I read today that Josh Dugan, a player recently fired by the Canberra Raiders and then inexplicably rehired by the St George Dragons, feels like he was hardly done by by the Canberra Raiders when they fired him.
In case you missed them, here are some of Josh Dugan’s comments published in the media:
He ‘‘didn’t really get too much of a chance to say anything,’’ as the Raiders were deciding whether to sack him.
He wasn’t treated fairly and ‘‘that’s on the NRL, and that’s on the Raiders’’.
He and Blake Ferguson’s choice to have a rooftop drinking session instead of going to recovery was ‘‘just two mates kicking back, having a drink and that’s all there is to it.’’
He did the right thing by choosing not to attend training because ‘‘both me and Blake were a bit drunk, we felt if we went to recovery it would’ve been worse than missing a half hour swim.’’
He was ‘‘thrown on the scrap heap and I wasn’t too happy about it.’’
So what do we glean from all of this? Obviously he does not think that he did anything wrong. Indeed he has the gall to defend his behaviour and therein lies my angst. I am a Canberra Raiders fan and have been since 1985: I continue to be astonished that he was allowed to remain in the game let alone rejoin a competing club some 4 weeks after he was sacked.

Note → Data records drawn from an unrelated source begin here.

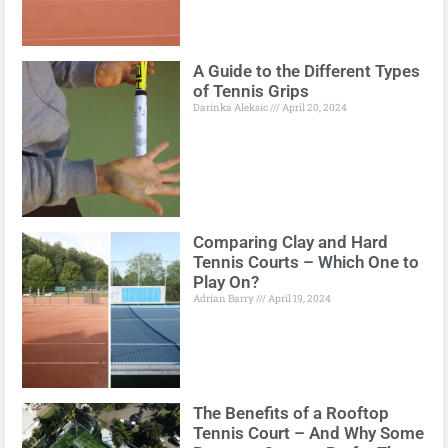
A Guide to the Different Types
of Tennis Grips
Darinka Aleksic
April 20, 2024
Comparing Clay and Hard
Tennis Courts – Which One to
Play On?
Adrian Barry
April 19, 2024
The Benefits of a Rooftop
Tennis Court – And Why Some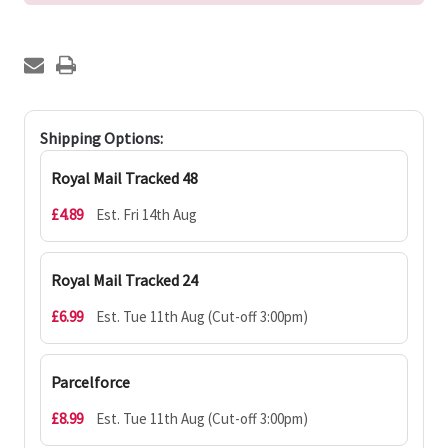
Shipping Options:
Royal Mail Tracked 48
£4.89
Est. Fri 14th Aug
Royal Mail Tracked 24
£6.99
Est. Tue 11th Aug (Cut-off 3:00pm)
Parcelforce
£8.99
Est. Tue 11th Aug (Cut-off 3:00pm)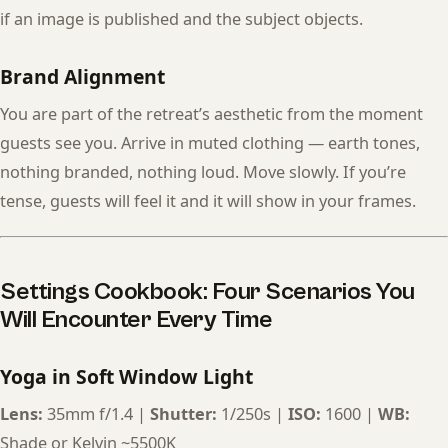
if an image is published and the subject objects.
Brand Alignment
You are part of the retreat’s aesthetic from the moment
guests see you. Arrive in muted clothing — earth tones,
nothing branded, nothing loud. Move slowly. If you’re
tense, guests will feel it and it will show in your frames.
Settings Cookbook: Four Scenarios You
Will Encounter Every Time
Yoga in Soft Window Light
Lens:
35mm f/1.4 |
Shutter:
1/250s |
ISO:
1600 |
WB:
Shade or Kelvin ~5500K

To add insult to injury whilst his removal is not “on” the NRL as Dugan suggests the fact that he remains in the game and obvious does not understand the gravity of his actions absolutely is “ON” the NRL. Given that the objective facts reported in the papers today do not go anywhere near supporting his delusions one wonders what steps will the NRL take to deal with said delusions?

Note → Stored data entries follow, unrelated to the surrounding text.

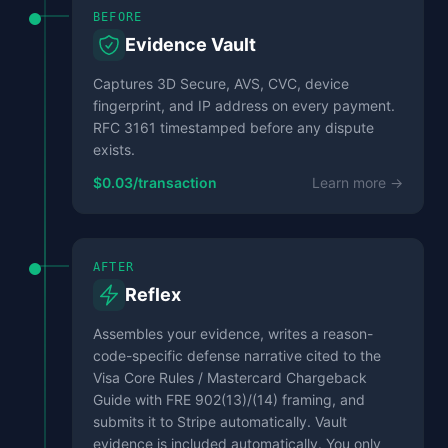
BEFORE
Evidence Vault
Captures 3D Secure, AVS, CVC, device
fingerprint, and IP address on every payment.
RFC 3161 timestamped before any dispute
exists.
$0.03/transaction
Learn more →
AFTER
Reflex
Assembles your evidence, writes a reason-
code-specific defense narrative cited to the
Visa Core Rules / Mastercard Chargeback
Guide with FRE 902(13)/(14) framing, and
submits it to Stripe automatically. Vault
evidence is included automatically. You only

Before I posit an answer, here are some of the objective facts:
Where Dugan suggest he was not allowed to speak in his defence he ignores that he was invited to a board meeting to plead his case but did not deign to attend the meeting.
Where Dugan suggests that the incident was nothing more than a couple of mates kicking back and having a drink, it has been widely reported that the drinking incident was the final straw in a long line of behavioural incidents. Indeed, as reported today, the Raiders sent a dossier of incidents to the NRL containing details of 18 infringements, five of which involved police.
In the face of those objective facts the NRL still deigned to allow him to remain in the game. That is entirely up to them obviously but given the delusions of the man that the NRL have inexplicably sought to protect in circumstances where they have not protected others (Carney and Monaghan from the same club in fact) and the damage that this fiasco continues to do to the game: should they now step in and actually take further action?
I think they absolutely should look at Dugan’s continued place in the game. His conduct before and at the time of his sacking from the Raiders was frankly bad enough BUT his absolute lack of contrition for his actions, delusion or otherwise, has to warrant action by the NRL. Any fair minded supporter of the game must be thinking the same thing: if nothing else because of the manifest injustice that has been done in not punishing Dugan as they did others in similar circumstances. AND lets not forget the damage this is doing to the game.
Of course we all know the NRL will do nothing: Dugan is a newly anointed State of Origin star and puts bums on seats and is, it would seem, a protected species. One wonders what it will actually take for the NRL to do something about Dugan’s conduct and how much more damage he will do to the game in the meantime.